# Brief
The copy you print must match the listing exactly, with its pictures removed.

══ Task material

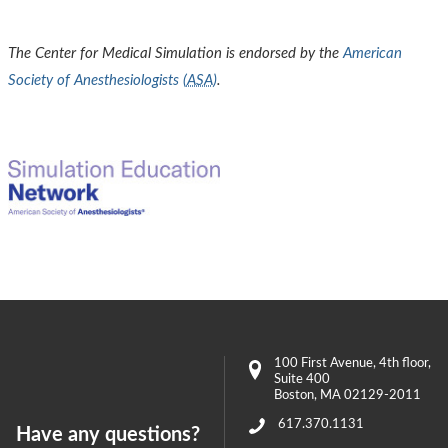
The Center for Medical Simulation is endorsed by the
American
Society of Anesthesiologists (
ASA
)
.
100 First Avenue
, 4th floor,
Suite 400
Boston
,
MA
02129-2011
617.370.1131
Have any questions?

════

# Your solution
The Center for Medical Simulation is endorsed by the
American
Society of Anesthesiologists (
ASA
)
.
100 First Avenue
, 4th floor,
Suite 400
Boston
,
MA
02129-2011
617.370.1131
Have any questions?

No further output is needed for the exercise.